Concede or Compete? Messaging and Voice Pose Same Strategic Challenge

Many mobile service providers continue to believe there is financial value to be had in creating and supporting branded over the top messaging apps. One might argue that seems extremely unlikely, given the network effects other over the top messaging providers have achieved. 

Of course, many argue that the basic voice product can be enhanced in ways that allow prices to be raised, and can reverse the trend of declining usage in many markets where alternative communication modes make more sense. Some might say that is a questionable long-term strategy as well.

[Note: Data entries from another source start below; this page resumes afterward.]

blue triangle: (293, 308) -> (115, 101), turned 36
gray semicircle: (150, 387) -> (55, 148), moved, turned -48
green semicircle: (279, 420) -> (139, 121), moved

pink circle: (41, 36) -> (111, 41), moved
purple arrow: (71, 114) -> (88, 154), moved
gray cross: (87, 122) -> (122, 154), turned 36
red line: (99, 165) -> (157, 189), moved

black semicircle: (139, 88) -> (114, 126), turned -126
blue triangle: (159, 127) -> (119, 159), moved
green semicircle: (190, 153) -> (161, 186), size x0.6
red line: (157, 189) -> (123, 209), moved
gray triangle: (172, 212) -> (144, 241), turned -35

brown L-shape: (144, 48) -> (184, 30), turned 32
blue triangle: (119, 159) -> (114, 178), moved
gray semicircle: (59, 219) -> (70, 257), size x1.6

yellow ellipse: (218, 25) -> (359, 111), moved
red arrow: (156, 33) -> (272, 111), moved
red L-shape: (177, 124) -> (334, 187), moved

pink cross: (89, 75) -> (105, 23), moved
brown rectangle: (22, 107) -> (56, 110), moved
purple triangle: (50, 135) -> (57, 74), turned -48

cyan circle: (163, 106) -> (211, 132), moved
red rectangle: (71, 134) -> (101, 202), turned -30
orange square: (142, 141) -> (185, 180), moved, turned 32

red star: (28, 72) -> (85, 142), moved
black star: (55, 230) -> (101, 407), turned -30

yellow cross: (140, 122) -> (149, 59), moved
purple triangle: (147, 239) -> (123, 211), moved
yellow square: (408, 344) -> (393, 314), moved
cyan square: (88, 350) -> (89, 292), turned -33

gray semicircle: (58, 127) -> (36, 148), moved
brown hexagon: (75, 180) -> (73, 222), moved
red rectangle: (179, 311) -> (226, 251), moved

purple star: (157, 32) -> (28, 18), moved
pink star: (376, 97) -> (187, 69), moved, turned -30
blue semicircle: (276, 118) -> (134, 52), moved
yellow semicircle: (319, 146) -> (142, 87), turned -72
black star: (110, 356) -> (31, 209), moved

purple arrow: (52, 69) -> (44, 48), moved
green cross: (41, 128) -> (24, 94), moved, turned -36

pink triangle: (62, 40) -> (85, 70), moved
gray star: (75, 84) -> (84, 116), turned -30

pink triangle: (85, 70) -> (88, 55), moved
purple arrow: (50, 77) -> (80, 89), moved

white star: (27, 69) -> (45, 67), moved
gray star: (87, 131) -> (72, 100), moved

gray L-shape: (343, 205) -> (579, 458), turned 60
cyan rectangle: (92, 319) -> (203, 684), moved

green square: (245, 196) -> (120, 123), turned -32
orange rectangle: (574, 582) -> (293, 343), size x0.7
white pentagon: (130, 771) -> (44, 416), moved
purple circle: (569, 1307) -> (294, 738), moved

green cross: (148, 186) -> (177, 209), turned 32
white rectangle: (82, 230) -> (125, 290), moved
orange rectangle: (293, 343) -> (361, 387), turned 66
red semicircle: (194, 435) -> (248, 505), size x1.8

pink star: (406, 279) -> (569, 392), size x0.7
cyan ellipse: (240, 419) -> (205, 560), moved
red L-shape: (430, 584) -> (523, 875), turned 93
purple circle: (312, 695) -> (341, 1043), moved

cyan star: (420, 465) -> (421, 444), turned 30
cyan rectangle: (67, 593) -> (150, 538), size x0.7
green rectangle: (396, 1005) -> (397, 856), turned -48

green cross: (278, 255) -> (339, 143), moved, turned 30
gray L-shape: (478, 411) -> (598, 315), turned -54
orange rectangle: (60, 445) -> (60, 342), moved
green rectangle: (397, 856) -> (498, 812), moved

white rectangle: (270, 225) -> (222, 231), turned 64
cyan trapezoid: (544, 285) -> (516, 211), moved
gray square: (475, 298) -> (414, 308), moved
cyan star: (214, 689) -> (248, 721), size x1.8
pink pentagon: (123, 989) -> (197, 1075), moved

Ovum estimates mobile SMS plans accounted for $120 billion in revenue during 2013, down from $145 billion in FY 2012. That decrease of $25 billion, or 17 percent, is largely attributed to the move away from SMS toward data-driven communication applications.

Telcos have been down this road before. For years, when AT&T was an independent provier of long distance service, it struggled to break into the "local access" business in the United States. 

Ultimately, AT&T failed. In fact, the actual strategy, for years, involved harvesting declining international calling revenues as long as possible, at the highest possible rates, while the transition to a new revenue model could be achieved. 

One might likewise have argued that AT&T could change the product by creating more valuable calling services and adding features. In retrospect, that has proven incapable of halting the revenue erosion.

One might argue that mobile and fixed network calling, and mobile text messaging, face precisely the same problem, and ultimately will find the same results.